BRIEF: Leaving every image behind, reproduce the records word for word.

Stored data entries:
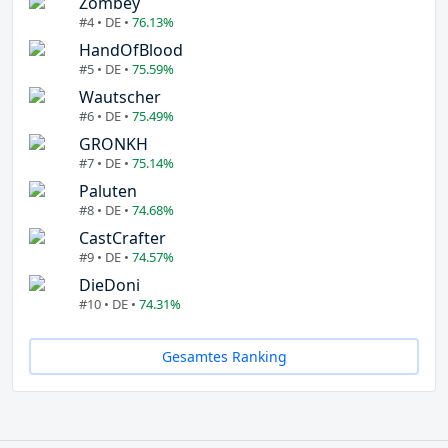
Zombey
#4 • DE •
76.13%
HandOfBlood
#5 • DE •
75.59%
Wautscher
#6 • DE •
75.49%
GRONKH
#7 • DE •
75.14%
Paluten
#8 • DE •
74.68%
CastCrafter
#9 • DE •
74.57%
DieDoni
#10 • DE •
74.31%
Gesamtes Ranking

SOLUTION:
Zombey
#4 • DE •
76.13%
HandOfBlood
#5 • DE •
75.59%
Wautscher
#6 • DE •
75.49%
GRONKH
#7 • DE •
75.14%
Paluten
#8 • DE •
74.68%
CastCrafter
#9 • DE •
74.57%
DieDoni
#10 • DE •
74.31%
Gesamtes Ranking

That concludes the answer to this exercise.